This story was produced by El Tímpano, and originally published in The Oaklandside on June 17, 2020.
I was working before and so was my wife. We were happy. Things got complicated the moment the illness appeared.
I remember that Sunday. I went to see what was happening at the restaurant, and when I arrived, I only saw five people eating there. The waiters were just standing around with nothing to do. Things were quiet in the kitchen. Silence. I asked the manager, “What happened?” He said “Well, there is an illness that appeared and people are not coming to eat. We may have to close, we’re not sure.”
The boss lives in Fremont, and I went straight to his house. He said, “There’s no work. If you want, you can take a leave today and tomorrow and I will call you if things change.” I said okay. What’s the point of coming if there isn’t anything to do?
Since that day, I still have the work keys. He hasn’t called to tell me whether they’re going to open soon or not.
Later I watched the news and the government, the Governor of California, saying that we must remain at home. I stayed home about two weeks. And so did my wife. She used to work at a hotel, and she was told that there won’t be more work since there is a risk of contagion. So we both lost our jobs.

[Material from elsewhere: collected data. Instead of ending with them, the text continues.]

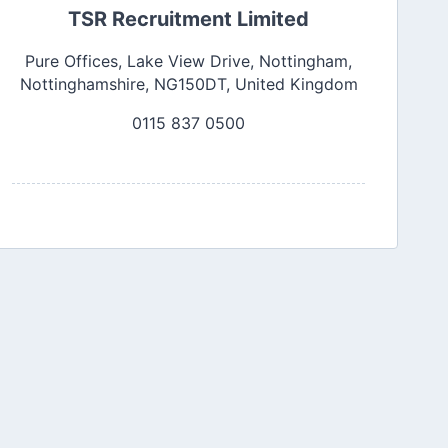
TSR Recruitment Limited
Pure Offices, Lake View Drive, Nottingham,
Nottinghamshire, NG150DT, United Kingdom
0115 837 0500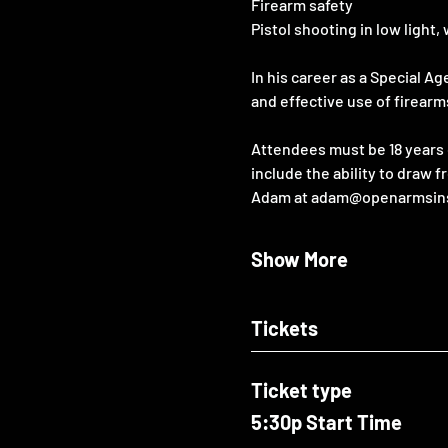
Firearm safety
Pistol shooting in low ligh
In his career as a Special A
and effective use of firearm
Attendees must be 18 years o
include the ability to draw f
Adam at adam@openarmsinstru
Show More
Tickets
Ticket type
5:30p Start Time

I have bills to pay. I was paying $1,400 for rent because we’re a family of four. I had been earning good money, didn’t have any problems paying rent. But when the illness appeared, well, things got complicated. Where am I going to get $1,400 every month? Add to that food, car insurance, other expenses. I heard on the news that you can’t be evicted but you will have to pay later regardless. And if I don’t pay one, two, three months, the debt will pile up.
For two weeks I was watching the money disappear quickly. I thought, what about the rest of the months? Another two months? How am I going to pay rent? If I don’t go out to work I could end up in the street, who knows.

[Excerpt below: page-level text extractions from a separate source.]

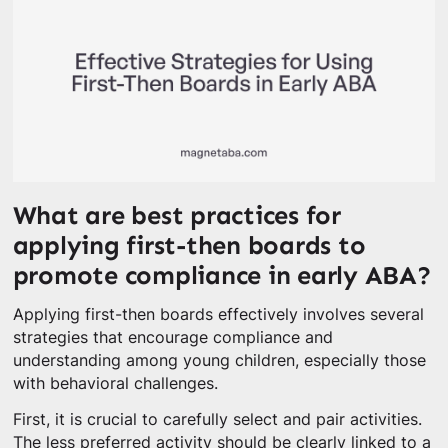
What are best practices for
applying first-then boards to
promote compliance in early ABA?
Applying first-then boards effectively involves several
strategies that encourage compliance and
understanding among young children, especially those
with behavioral challenges.
First, it is crucial to carefully select and pair activities.
The less preferred activity should be clearly linked to a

I told my family, “You guys stay home. I have to go out to find work to make a living even if I catch the illness. I have no other choice.”
I went to a job agency, and thank God I found a job. I didn’t even ask how much it paid or what it’s about. I was just glad that there was work.
It’s at a company near the coliseum. They make plastic things. I don’t know where they are used, to tell you the truth, but I’ve heard that they are for hospitals. They come out in small boxes, and then we put them in big boxes, five packages to a box.
It’s a risk to work there because there are many people who come to work, and they’re also risking their lives because this illness is dangerous, it has taken many lives. That’s the fear. So when I come home, my girls are used to the drill. They wait for me at the door and I put alcohol on my shoes, my hands, and take everything off, then I take a shower. After all that, I can hug them.
If the rent is paid every month, I’m set. Then all I have to worry about is the next month. Paying rent means having a place for my children, for my family.
After paying rent, I’m left with about $600. Thank God we got some other help. From the school, a CalFresh card with $365 in it, and the teachers also sent some cards with a hundred dollars, fifty dollars. We also received the stimulus check from the government, $1,200 for each person. That helped a little more. There are places giving out food as well. My wife went and she brought back some canned food, potatoes and corn. We make a meal out of that.
I know that this illness will not disappear from one day to the next. I think it will be around for a while. My hope is, and I pray to God, that a medication for the illness is found so that we can go to work or go look for work, or, as in my case, return to our former jobs. But if the illness continues, I’m going to keep fighting, just as I’m doing now, to move ahead.
As told to El Tímpano’s Madeleine Bair. Translated from Spanish by José Luis Caicedo.